Yesterday I decided I would park behind the store because I had no parking pass and was already slapped with a parking ticket last week (oh, the joys of a small town). Doesn't sound too dangerous right? Well behind the store there is an alley and two spaces that are flanked by two very ominous brick walls. I had a hard enough time getting my van (which by the way is the widest on the market) into the space and straight. I honestly didn't have a clue how I was going to get it out.

When it was nearing closing time, I opened the back door to take stock of my situation.

Screwed.

The tenant above the store that owns the other parking space had slipped her SUV in (I have no clue how) at some point.

Remember now, there are walls on either side of us and a nice brick wall on the other side of a VERY NARROW alley. And let us not forget the fact that... well HELL... I'm not a good driver!

So while I am debating how I can airlift my van out or maybe just sleep in the back of the store for a night, a friend stops in to say hello. I show him my dire situation. And he laughs. Pretty much at me.

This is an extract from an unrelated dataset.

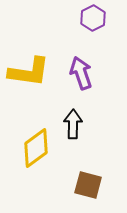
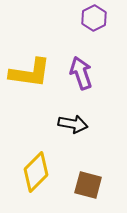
purple hexagon: moved 1 px right
yellow L-shape: moved 1 px right, 1 px down
black arrow: rotated 100 degrees clockwise
yellow diamond: moved 24 px down; rotated 9 degrees counterclockwise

And after he is done laughing, he agrees to help try to rescue my wide-ass van from its tiny hole. And he spends about 10 minutes and completes what I believe to be a 94 point turn.

And voila... my van is free! And will never be parked back there again. Go ahead Town of Culpeper... feel free to ticket my illegally parked van that is comfortably situated in a VERY open space with no brick walls or oppressive SUV's!

Monday, July 11, 2011

I. Hate. The. Dentist.

So much that I haven't been in two years.

It is funny how much time can make you forget. Like after childbirth, you forget all about the agony you just went through when you look at that little smiling pudgy face.

I am writing this so I DO NOT FORGET. I hate the dentist. It is agony.

It is a sick and horrible chorus of drills and suction and scraping. It is the nauseating smell of latex gloves. The headache you get from squinting from the either the spotlight they shine on your mouth or to dodge the water sprays. The horrible taste of blood in your mouth. The white knuckles and numb toes from gripping within an inch of your circulation.

And it is the hygienist that smiles and politely asks while digging and prodding and making you bleed if you have been flossing. No bitch, that would be why you are scraping my soul out from between my teeth.

Thankfully the dentist pops in for a 60 second interruption to tell me that I have to get my wisdom teeth pulled. How does she manage that and make the big bucks? What exactly is it that the dentist DOES?!